8d) Mobile applications for bruxism monitoring
Regarding daytime bruxism, the direct observation is difficult outside the office. A recent strategy is the use of mobile monitoring applications momentary assessment-based apps: apps that send random reminders to the patient throughout the day asking whether they are currently clenching their teeth, thus creating a daily record of conscious bruxism frequency. Similarly, biofeedback devices (e.g., small sensors placed on the forehead or temples that vibrate or beep when they detect sustained muscle tension) are emerging as both diagnostic and therapeutic tools for waking bruxism.
9) How to treat bruxism
Now that we understand what bruxism is, what causes it, and what consequences it has, it’s time to delve deeper into the treatments for this oral disorder. It’s important to keep in mind that. Sometimes the problem may go away on its own, so no additional elements are necessary. However, in cases of chronic bruxism, it is necessary to try to restore proper occlusion.

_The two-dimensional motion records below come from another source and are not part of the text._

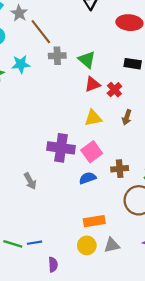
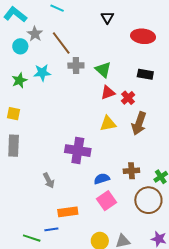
gray star: (19, 13) -> (35, 34), moved
brown arrow: (127, 117) -> (139, 123), size x1.6
pink square: (92, 152) -> (106, 201), moved
orange rectangle: (94, 221) -> (68, 212), moved
blue line: (34, 243) -> (51, 229), moved

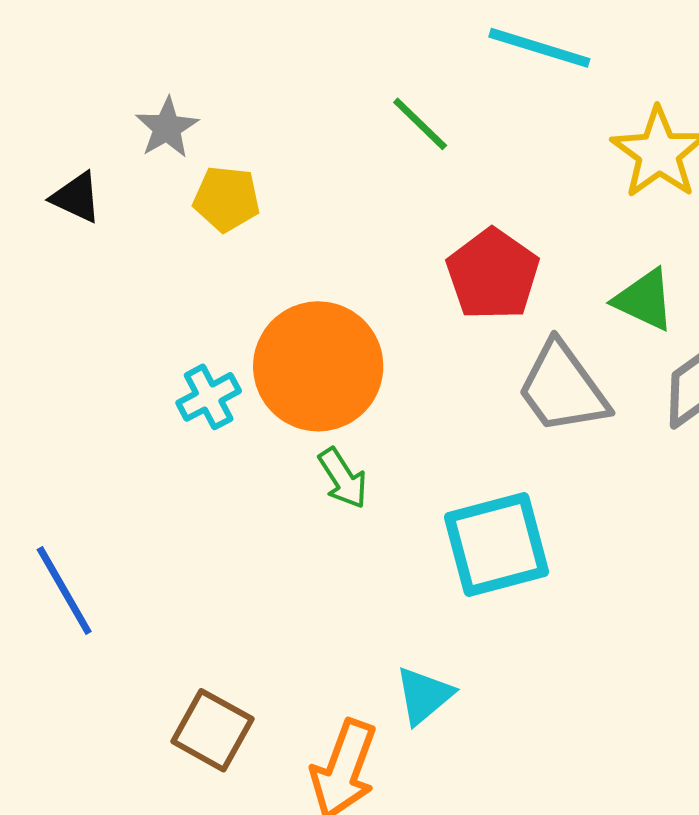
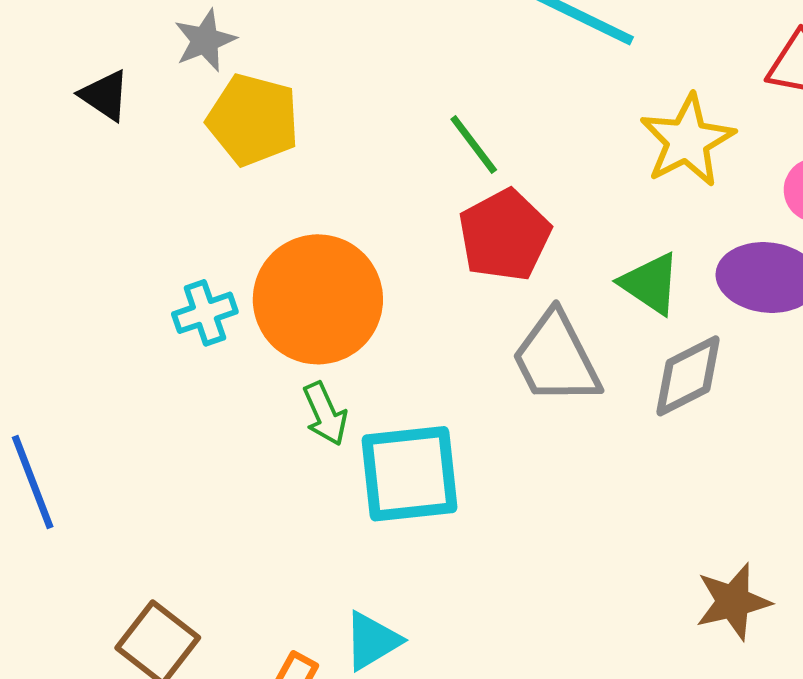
green line: (420, 124) -> (474, 145), moved
yellow pentagon: (227, 199) -> (253, 120), size x1.4
cyan square: (496, 545) -> (409, 474), moved

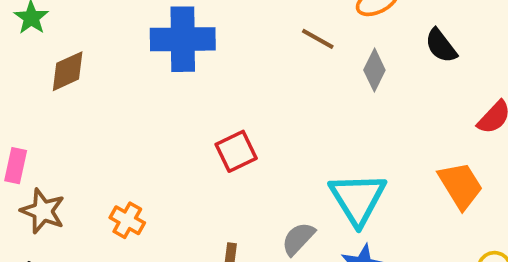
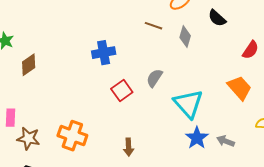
blue cross: (183, 39) -> (104, 53), moved, size x0.7
orange cross: (127, 220) -> (72, 136), size x1.6
gray semicircle: (298, 239) -> (154, 78), moved

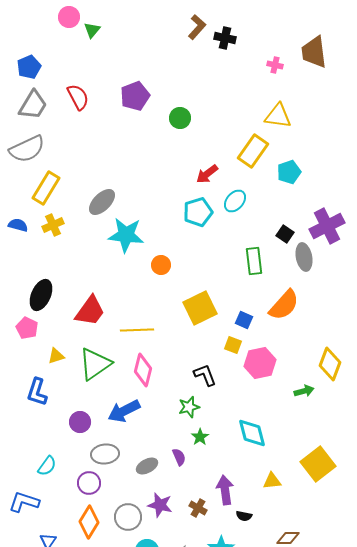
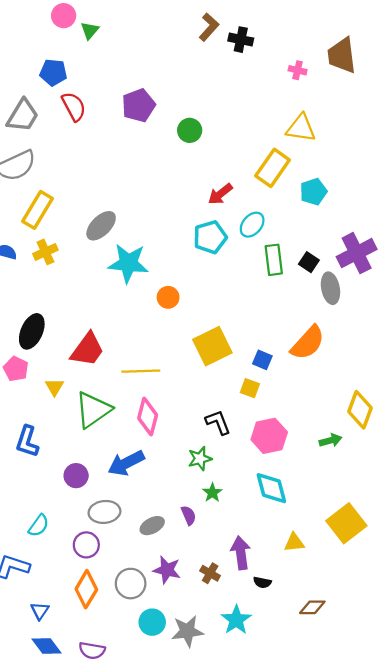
blue pentagon: (29, 67) -> (53, 72), moved, turned 30
green rectangle: (254, 261) -> (274, 260), moved
yellow triangle: (56, 356) -> (54, 387), moved, turned -42
pink hexagon: (260, 363) -> (269, 436), moved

9a) Orthodontic treatment to combat teeth grinding
Since certain malocclusions can aggravate joint overload, in patients with marked bone discrepancies or premature contacts, a orthodontic treatment or even orthognathic (surgical) as part of comprehensive management. Bite correction (e.g., uncrossing a deep bite or aligning severe crowding) may improve the distribution of forces during the function and potentially reduce the intensity of the parafunction in some cases. However, it is important to manage expectations: Correcting the occlusion does not guarantee that bruxism will disappear, since, as discussed, the habit has core components independent of the bite. However, in a bruxing patient with malocclusion, aligning teeth and optimizing the maxilla/mandible relationship may alleviate other stress factors or neuromuscular compensation. For example, a patient with multiple molar loss (and therefore collapse of the vertical dimension) may brux more in an unconscious attempt to achieve occlusal stability; in such a case, the prosthetic or orthodontic rehabilitation restoring the lost dimension could reduce that trigger.